Book on conditions of Christians in region launched

Posted on Mar 11, 2017

Panelists discuss the Arabic edition of Nael Gerges’ book ‘Christians of the Middles East: Towards Citizenship’ at the Orthodox Club in Amman last week (Photo by Rula Samain)

By Rula Samain | The Jordan Times | Mar 11,2017

AMMAN — Documenting the situation of Christians and their rights in four Arab countries, the Arabic edition of Nael Gerges’ book Christians of the Middles East: Towards Citizenship was launched in Amman on Tuesday.

The book discusses ways of improving the conditions of Christians in the region and creating a new Middle East based on religious and political pluralism, with the aim of minimizing Christian emigration.

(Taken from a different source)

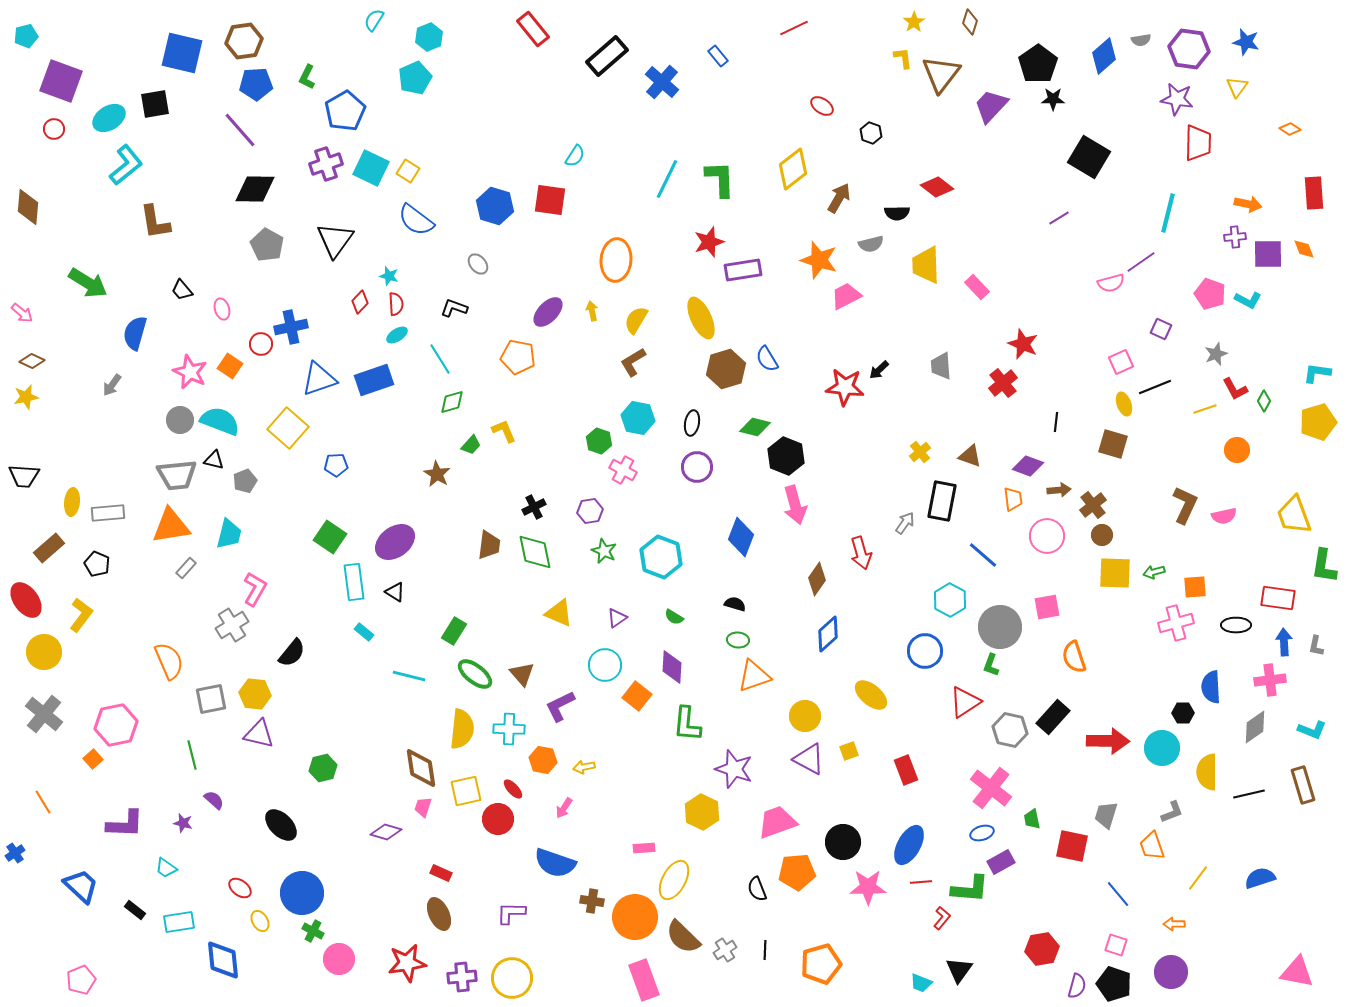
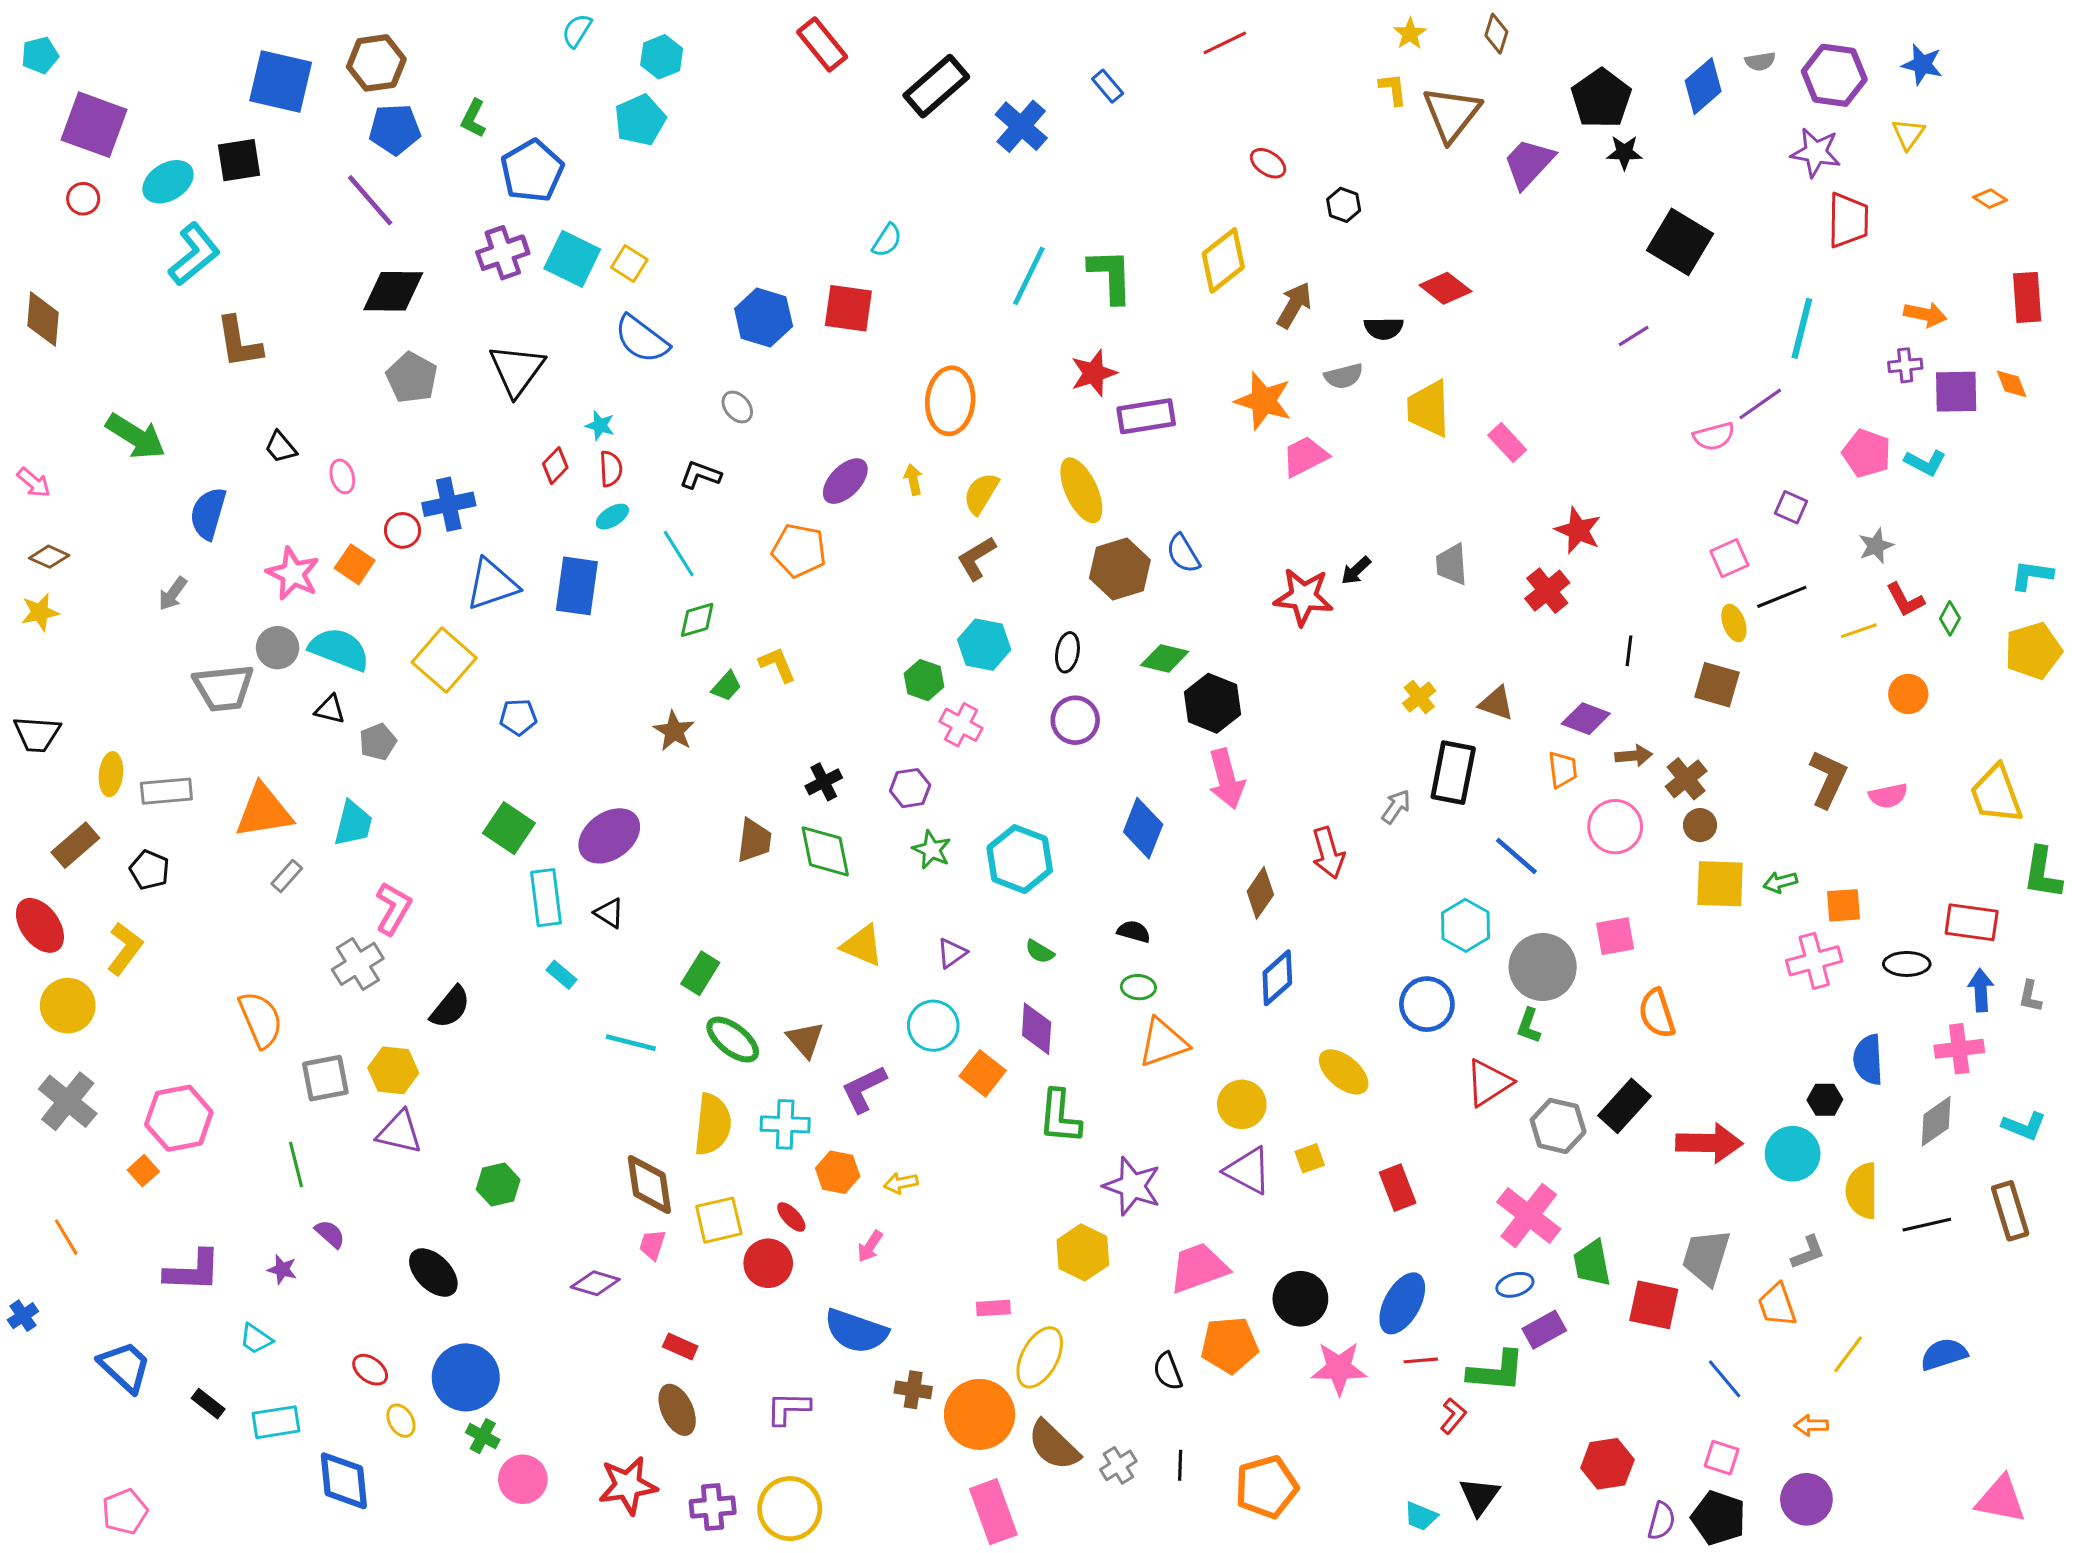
blue rectangle: (374, 380) -> (577, 586), turned -63
gray trapezoid: (177, 475) -> (224, 688), moved
gray trapezoid: (1106, 815) -> (1706, 1257), size x1.4
green trapezoid: (1032, 819) -> (1592, 1263), size x1.5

During the launch ceremony at the Orthodox Club in Amman, Gerges explained that the book was originally written in French, but that he also wanted to make the information available to Arab readers.

“My book deals with and compares religious freedom and equality in Jordan, Egypt, Lebanon and Syria and investigates in-depth the religious laws.”

A lack of justice on the international level “leads to injustice on local levels too,” the author argued on the sidelines of the event.

“Among my many references were the unpublished decisions of courts, in the hope that they will reach decision makers and inflict changes in laws to improve the conditions and rights of all citizens in general, but Christians in particular,” he told The Jordan Times.

Deputising for HRH Prince Hassan, former prime minister Adnan Badran gave a full review of the book, saying the timing of the book’s launch is critical when the Christian population of the Middle East is rapidly declining.

“If Christians continue to suffer and face injustice, it is expected that their number will fall to six million by 2025”, Badran noted, from around 17 million in the region today.

Among the panel discussing the book were the academic Abd AlHussien Shaaban and former minister of water and irrigation Munther Haddadin.

While agreeing on the importance of documenting the plight of Christians, the panel felt “it was biased, since it did not refer to Christians in Palestine”.

Haddadin believed that “the author was far from neutral in dealing with the conditions of Copts [Christian in Egypt] or Christians in Syria”.

The event took place in cooperation with the Arab Thought Forum and the Royal Institute for Interfaith Studies.